No entanto, Lúlio também redigiu livros para um público laico de formação variada: Llibre del gentil e dels tres savis (1274-1276) ensina a disputar com os infiéis através de “razões necessárias” e não “por autoridades”, como fizeram os dominicanos; a Doctrina pueril (1274-1276) é um livro de pedagogia (catecismo, ensino secundário); o Llibre de l'orde de cavalleria (1274-1276) pretende educar religiosamente os militares. Alguns livros aproximam o leitor à Arte mediante exemplos organizados sob a forma de novela: o Llibre de Evast e Blaquerna (com o Llibre d'amic e amat) (1283) e o Fèlix ou Llibre de meravelles (com o Llibre de les bèsties (1287-1289); outros recorrem aos procedimentos da lírica: o Desconhort (1295), o Cant de Ramon (1300); outros, aos da paremiologia (Proverbis de Ramon (1296), Llibre de mil proverbis (1302)). O recurso aos procedimentos literários diminuiu depois da Arbre de ciència (1295-1296), uma versão enciclopédica da Arte compendiada por uma originalíssima recolha de exemplos para a pregação, a Arbre exemplifical.

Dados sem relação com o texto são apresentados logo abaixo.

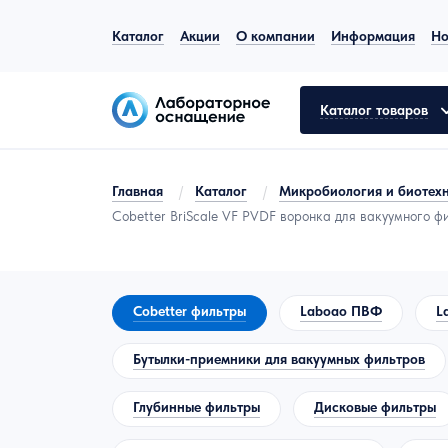
Каталог
Акции
О компании
Информация
Но
Каталог товаров
Главная
/
Каталог
/
Микробиология и биотех
Cobetter BriScale VF PVDF воронка для вакуумного ф
Общелабораторное оборудование
Аналитическое оборудование
Молекулярная биология
Cobetter фильтры
Laboao ПВФ
L
Лабораторная мебель
Бутылки-приемники для вакуумных фильтров
Пробоподготовка
Глубинные фильтры
Дисковые фильтры
Испытательное оборудование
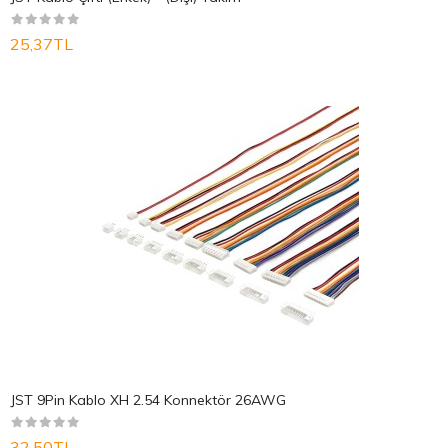
25,37TL
JST 9Pin Kablo XH 2.54 Konnektör 26AWG
32,50TL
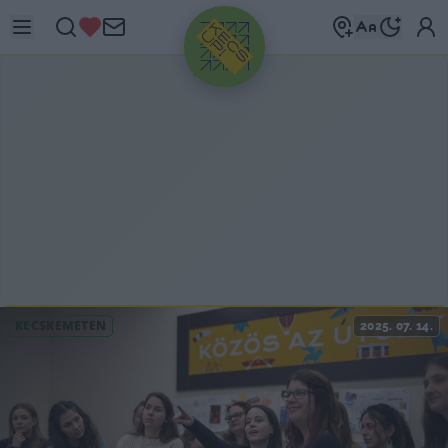
HIRDETÉS
KECSKEMÉTEN
2025. 07. 14.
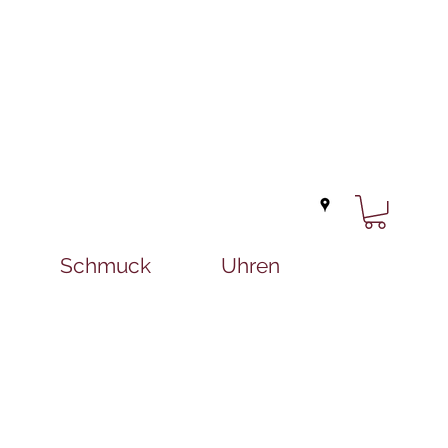
Schmuck
Uhren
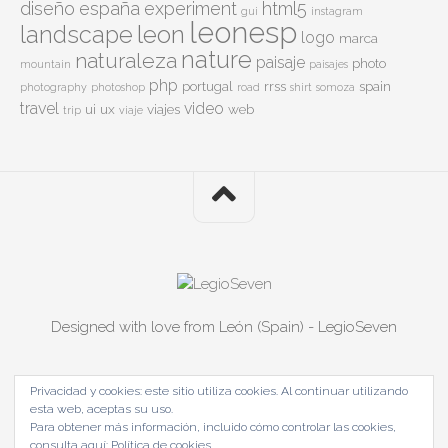
diseño
españa
experiment
html5
gui
instagram
leonesp
leon
landscape
logo
marca
nature
naturaleza
paisaje
photo
mountain
paisajes
php
portugal
rrss
spain
photography
photoshop
road
shirt
somoza
travel
video
ui
ux
viajes
web
trip
viaje
Designed with love from León (Spain) - LegioSeven
Privacidad y cookies: este sitio utiliza cookies. Al continuar utilizando
esta web, aceptas su uso.
Para obtener más información, incluido cómo controlar las cookies,
consulta aquí:
Política de cookies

Com a Lógica nova (1303) Lúlio começa a adaptar as suas técnicas demonstrativas às normas mais aceites da sua época: às dos Analytica priora e posteriora aristotélicos, com os seus correspondentes silogismos e teoria da ciência. Naquela que é explicitamente a derradeira versão da Arte, a Ars generalis ultima, Lúlio mostra como a lógica pode ser incluída na Arte; a partir da sua próxima estadia em Paris (1309-1311), as técnicas lógicas (com obras sobre as falácias e outras técnicas lógicas) são substituídas cada vez mais pelas da Arte.

Coetaneamente a este desenvolvimento, Lúlio começa a escrever sermões e tratados sobre a compilação de sermões, que devem ser rigorosos e sem concessões ao literário: a Retòrica nova (1301), o Liber de praedicatione (1304), com 108 peças predicáveis, o Llibre de virtuts e pecats (1313-1314), com 182, e a Art abreujada de preïcació (1313). Algumas monografias lulianas apenas têm texto latino: o Liber de significatione (1304), uma semântica artística; o Liber de ascensu et descensu intellectus (1305), uma apresentação da teoria do conhecimento, e o Liber de fine (1305), um tratado sobre a cruzada.

Lúlio explorou propagandisticamente o seu eu literário criando o seu próprio personagem: um Raimundo penitente, pobre, velho e menosprezado, que é apresentado como o paradigma do homem que se entregou totalmente à fé, louco (“fantástico”) aos olhos dos conformistas e dos descrentes, sábio aos olhos de Deus.